On weekdays, the world looks like a well-managed railway: things operate according to laws that we humans understand and can apply. We can accept occasional delays, which represent exceptions to these rules. But sometimes we think of what the world is going through as a multi-car collision on the road. Although the same physical or social laws are followed in this case, there are so many units of change that we cannot predict or explain the details of each collision-details that can cause only minor damage to one car, while another car explodes into a fireball.

The characteristics of an orderly train running along the track in a car accident are also applicable to walking on a leafy path on an ordinary autumn day. They are all events in which the interdependence of countless details is better than the explanatory power of the rules that determine them. All we can do seems to be resentful or amazed at a result. Now, our latest paradigm technology, machine learning, may reveal that the everyday world is dominated more by chance than by rules. If so, it is because machine learning can jump out of the pattern of human cognition and sum up laws that we cannot understand or apply.

The opacity of machine learning concept map machine learning systems has caused serious concern about their credibility and biased tendency. But the fact that they do work may give us a whole new understanding of what the world is and what role we play in it. Machine learning works in a fundamentally different way from traditional programming. In fact, traditional programming is the aggregator of our understanding of the world based on rules. To take the most representative example of machine learning: if you want to write software that recognizes handwritten numbers, programmers will traditionally tell the computer that "1" is made up of a vertical line, "8" is made up of a larger circle and a smaller circle above it, and so on. This method may work well, but its platonic ideal of handwritten numbers means that the program will misjudge a considerable proportion of handwritten numbers. Because the actual figures are made by mortals, it is impossible to be so "perfect".

A new mode of operation of machine learning the machine learning model knows how to learn from examples. In order to create a machine learning model that can recognize handwritten numbers, developers will not tell computers anything we know about the shape of numbers. Instead, developers provided it with sample images of thousands of handwritten numbers, each different and correctly marked as the number it represents. The system uses algorithms to find the statistical relationship between pixels with the same label image. A series of pixels on some vertical line will increase the statistical weight of the image as "1", reduce the probability that it is "3", and so on.

Unknowable but effective in machine learning applications in real life, the number of possible answers is hundreds of millions, the amount of data to be considered is very large, and the correlation between data points is so complex that we human beings usually can not understand it. For example, human metabolism is a series of extremely complex interactions and interdependent effects.
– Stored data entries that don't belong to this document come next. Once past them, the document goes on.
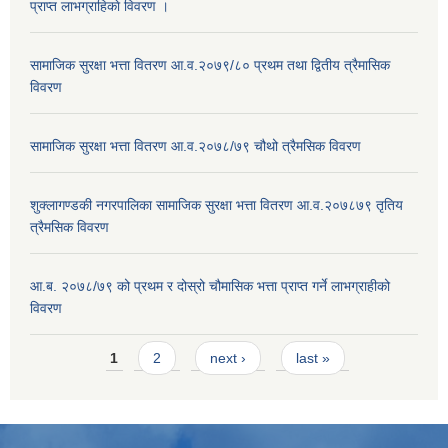
प्राप्त लाभग्राहिकाे विवरण ।
सामाजिक सुरक्षा भत्ता वितरण आ.व.२०७९/८० प्रथम तथा द्वितीय त्रैमासिक
विवरण
सामाजिक सुरक्षा भत्ता वितरण आ.व.२०७८/७९ चौथो त्रैमसिक विवरण
शुक्लागण्डकी नगरपालिका सामाजिक सुरक्षा भत्ता वितरण आ.व.२०७८७९ तृतिय
त्रैमसिक विवरण
आ.ब. २०७८/७९ को प्रथम र दोस्रो चौमासिक भत्ता प्राप्त गर्ने लाभग्राहीको
विवरण
Pages
1
2
next ›
last »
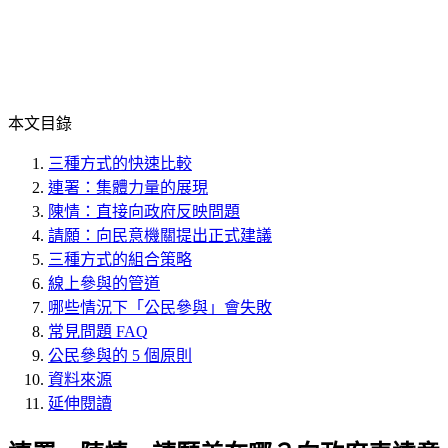
本文目錄
三種方式的快速比較
連署：集體力量的展現
陳情：直接向政府反映問題
請願：向民意機關提出正式建議
三種方式的組合策略
線上參與的管道
哪些情況下「公民參與」會失敗
常見問題 FAQ
公民參與的 5 個原則
資料來源
延伸閱讀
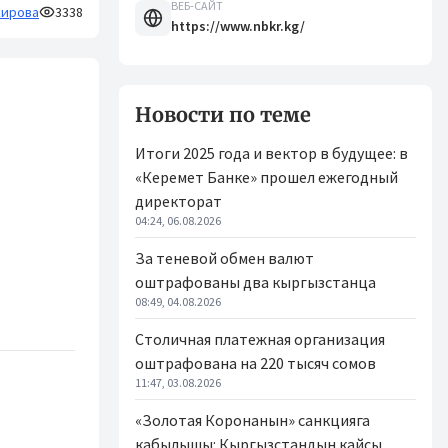
ВЕБ-САЙТ
кирова
3338
https://www.nbkr.kg/
Новости по теме
Итоги 2025 года и вектор в будущее: в
«Керемет Банке» прошел ежегодный
директорат
04:24, 06.08.2026
За теневой обмен валют
оштрафованы два кыргызстанца
08:49, 04.08.2026
Столичная платежная организация
оштрафована на 220 тысяч сомов
11:47, 03.08.2026
«Золотая Коронанын» санкцияга
кабылышы: Кыргызстандын кайсы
Therefore, a machine learning system called DeepMetab, which can predict the response of human system to complex factors, has been created. It has become a place for doctors, researchers, non-professionals and hypochondriacs to ask questions about human organs and explore relevant ideas. Although we cannot understand how it produces output, DeepMetab remains the most important source of knowledge about the human body.

The combination of AI and Healthcare as we become more and more dependent on machine learning models (MLMs) that we do not understand, we may gradually accept the following two points of view: the first point of view is that in order to obtain the useful probabilistic output generated by the machine learning model, we must often tolerate this disadvantage of unexplained. The second view is that the difficulty to explain is not a weakness, but a real situation. Machine learning models are effective because they are better at reading the world than we are: they produce cognition beyond human beings by counting vast amounts of interrelated data without having to explain to humans how they got it. Whenever a citizen or regulator cries out in despair because he cannot understand how machine learning works, we can feel that these models do work.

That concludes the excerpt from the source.